Emotional Trauma Therapy
What is EMDR therapy?
The following information is taken from the EMDRIA website:
Additionally, the EMDRIA website contains a very informative video that can further explain Eye Movement Desensitization and Reprocessing (EMDR). Dr. Allen has added how EMDR can be beneficial to marriage and couples’ relationship trauma.
EMDR is a structured therapy that encourages the patient to focus briefly on the trauma memory while simultaneously experiencing bilateral stimulation (typically eye movements), which is associated with a reduction in the vividness and emotion associated with the trauma memories.
Eye Movement Desensitization and Reprocessing (EMDR) therapy is an extensively researched, effective psychotherapy method proven to help people recover from trauma and PTSD symptoms.
Ongoing research supports positive clinical out comes showing EMDR therapy as a helpful treatment for disorders such as anxiety, depression, OCD, chronic pain, addictions and other distressing life experiences (Maxfield, 2019).
EMDR therapy has even been superior to Prozac in trauma treatment (Van der Kolk et al., 2007). Shapiro and Forrest (2016) share that more than 7 million people have been treated successfully by 110,000 therapists in 130 countries since 2016.
How is EMDR therapy different from other therapies?
Dr. Allen talks about EMDR
EMDR therapy does not require talking in detail about the distressing issue or completing homework between sessions. EMDR therapy, rather than focusing on changing the emotions, thoughts, or behaviors resulting from the distressing issue, allows the brain to resume its natural healing process.
EMDR therapy is designed to resolve unprocessed traumatic memories in the brain. For many clients, EMDR therapy can be completed in fewer sessions than other psychotherapies.
How does EMDR therapy affect the brain?
Our brains have a natural way to recover from traumatic memories and events. This process involves communication between the amygdala (the alarm signal for stressful events), the hippocampus (which assists with learning, including memories about safety and danger), and the prefrontal cortex (which analyzes and controls behavior and emotion). While many times traumatic experiences can be managed and resolved spontaneously, they may not be processed without help.
Stress responses are part of our natural fight, flight, or freeze instincts. When distress from a disturbing event remains, the upsetting images, thoughts, and emotions may create an overwhelming feeling of being back in that moment, or of being “frozen in time.” EMDR therapy helps the brain process these memories and allows normal healing to resume. The experience is still remembered, but the fight, flight, or freeze response from the original event is resolved.

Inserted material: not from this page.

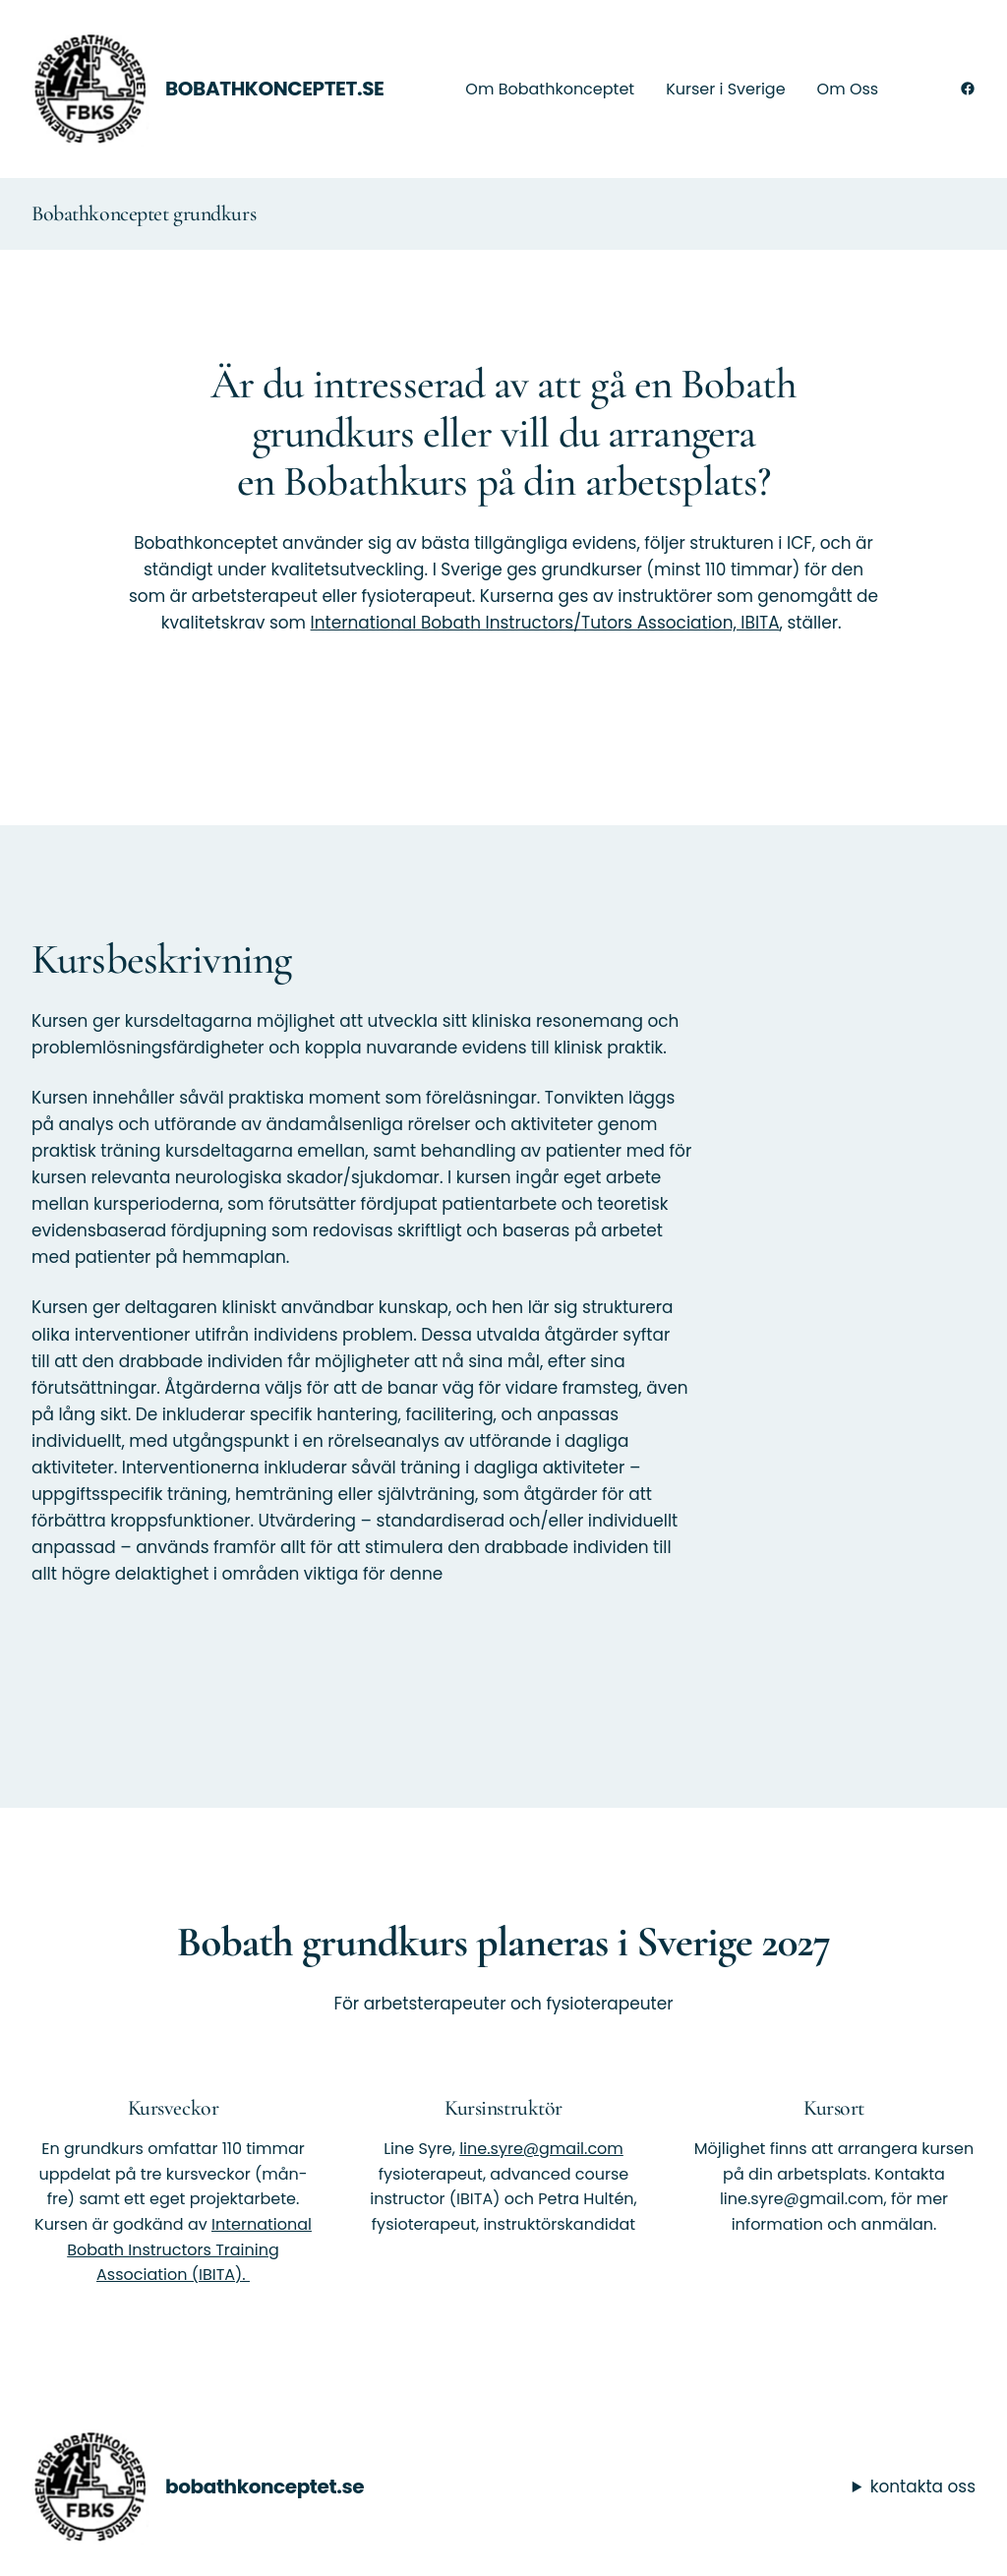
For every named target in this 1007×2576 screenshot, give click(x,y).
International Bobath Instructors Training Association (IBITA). (189, 2249)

Who can benefit from EMDR therapy?
EMDR therapy helps children and adults of all ages. Therapists use EMDR therapy to address a wide range of challenges.
Anxiety, panic attacks, and phobias
Chronic Illness and medical issues
Depression and bipolar disorders
Grief and loss
Post-Traumatic Stress Disorder (PTSD) and other trauma and stress-related issues
Marital/Relationship Trauma: such as trauma from infidelity, emotional abuse, or situational domestic violence, or past divorce, etc.